昨年友達から『crepuscule』のニットをプレゼントされた。そのニットの鹿の子編みによる生地の繊細な色味や着心地の良さは、何を着るか迷ったら手に取ってしまう親しみやすさがある。僕はそれ以外薄手のニットを持っていないし、春先に着る機会も多いだろうとも思っていたので、もう1着、二万円弱するニットを買うべきどうか迷っていた。高いものを購入するか、はたまたしないのか、すぐに判断できないのが僕の癖である。
『ねじまき鳥クロニクル』で登場するクミコは家庭の事情で自分が欲しいものを手に入れることができた記憶がないらしい。彼女曰く、自分が求めているものが手に入らない人生に慣れると、自分が本当に何を求めているのかさえ段々わからなくなってくると言っていた。
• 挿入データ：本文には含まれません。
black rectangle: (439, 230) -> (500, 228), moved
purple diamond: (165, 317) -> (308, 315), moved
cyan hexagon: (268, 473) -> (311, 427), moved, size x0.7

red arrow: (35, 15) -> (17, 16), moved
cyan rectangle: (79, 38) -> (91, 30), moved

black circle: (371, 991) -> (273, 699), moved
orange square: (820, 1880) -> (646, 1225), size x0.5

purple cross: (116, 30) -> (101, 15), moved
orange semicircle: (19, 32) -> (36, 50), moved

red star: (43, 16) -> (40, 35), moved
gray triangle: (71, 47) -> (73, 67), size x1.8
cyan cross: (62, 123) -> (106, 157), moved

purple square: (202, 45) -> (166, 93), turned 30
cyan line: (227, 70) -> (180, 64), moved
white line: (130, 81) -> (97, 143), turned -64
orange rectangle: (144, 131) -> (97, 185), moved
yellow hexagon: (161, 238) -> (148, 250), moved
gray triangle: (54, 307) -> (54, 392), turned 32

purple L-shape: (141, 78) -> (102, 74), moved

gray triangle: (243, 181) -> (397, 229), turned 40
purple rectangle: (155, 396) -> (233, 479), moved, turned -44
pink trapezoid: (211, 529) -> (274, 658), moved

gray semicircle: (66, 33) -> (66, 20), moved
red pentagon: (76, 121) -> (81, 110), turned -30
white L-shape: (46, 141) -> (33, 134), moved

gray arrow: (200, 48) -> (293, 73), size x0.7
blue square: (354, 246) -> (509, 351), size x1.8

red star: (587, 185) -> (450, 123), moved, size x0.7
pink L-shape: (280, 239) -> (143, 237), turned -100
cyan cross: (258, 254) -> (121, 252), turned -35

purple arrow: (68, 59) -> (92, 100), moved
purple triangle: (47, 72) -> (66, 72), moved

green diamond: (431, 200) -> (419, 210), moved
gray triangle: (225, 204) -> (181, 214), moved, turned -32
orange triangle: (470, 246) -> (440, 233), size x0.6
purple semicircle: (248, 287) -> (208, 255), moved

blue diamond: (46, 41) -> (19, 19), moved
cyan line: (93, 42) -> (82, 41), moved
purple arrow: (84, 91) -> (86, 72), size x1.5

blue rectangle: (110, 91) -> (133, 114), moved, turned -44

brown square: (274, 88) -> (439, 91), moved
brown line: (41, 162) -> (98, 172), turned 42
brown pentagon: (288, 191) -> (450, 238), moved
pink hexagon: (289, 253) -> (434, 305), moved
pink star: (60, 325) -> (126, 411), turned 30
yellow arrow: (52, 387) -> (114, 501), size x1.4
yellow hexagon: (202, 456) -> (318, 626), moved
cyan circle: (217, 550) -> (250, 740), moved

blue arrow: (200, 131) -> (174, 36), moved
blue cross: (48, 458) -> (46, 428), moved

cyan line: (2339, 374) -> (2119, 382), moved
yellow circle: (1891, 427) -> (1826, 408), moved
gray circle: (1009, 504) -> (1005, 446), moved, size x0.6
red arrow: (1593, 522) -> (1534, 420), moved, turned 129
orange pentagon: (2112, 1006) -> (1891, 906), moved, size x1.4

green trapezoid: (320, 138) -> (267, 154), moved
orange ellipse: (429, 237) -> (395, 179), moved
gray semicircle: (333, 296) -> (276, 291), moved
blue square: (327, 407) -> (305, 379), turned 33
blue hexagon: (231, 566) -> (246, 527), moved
僕も彼女ほどではないが似たような経験をした。僕の家が食うに困るような家計状況にあったというわけではない。というのも僕の家は平均的な家よりは収入が多く、給食費を払うのに苦労したとか、知らない人の制服をお下がりを着て登校したとか、そういった経験とは全くの無縁だった。しかし家はケチな母と何にもお金を使わない父(僕は、父が一度も外に遊びに出かけているところを見たことがない)に統治されていた。いやむしろ、そういう両親だったからこそ常にお金に困るということがなかったのかもしれない。とにかく、家族の誰かが、自分が欲しいものを買うという機会は僕の小さい頃の記憶には一つもないし、さらにいうと現在もアメニティなどの日常的に使うものの質を視界から排除して、いかに安く済ませられるかというところに焦点が置かれている。母は親戚の集まりがあるたびに、自分がまとっている服装の安さを自慢していた(なんでも言っちゃう率直なところが母の長所でもある)。そういう環境が僕の物欲と結びついて関係しあった。たとえ欲しいもの、必要なものがあったとしても、高いという理由だけで、本当にそれを自分が欲しているのか、必要としているのか自信がなくなってしまう。考えれば考えるほど自分の考えに自信が持てなくなる。こんな小さい呪いみたいなものを持っている僕が高額なものを買うときに意識することは、スピードである。商品に対して、圧倒的に偏見を持って素早く、断固として購入することが必須である
ここまで、読んで頂いた人にはわかるだろうが、迷っている時点で僕がニットを購入できるはずもなく、iPadを閉じて、スポーツウェアを洗濯物から探す作業に移った。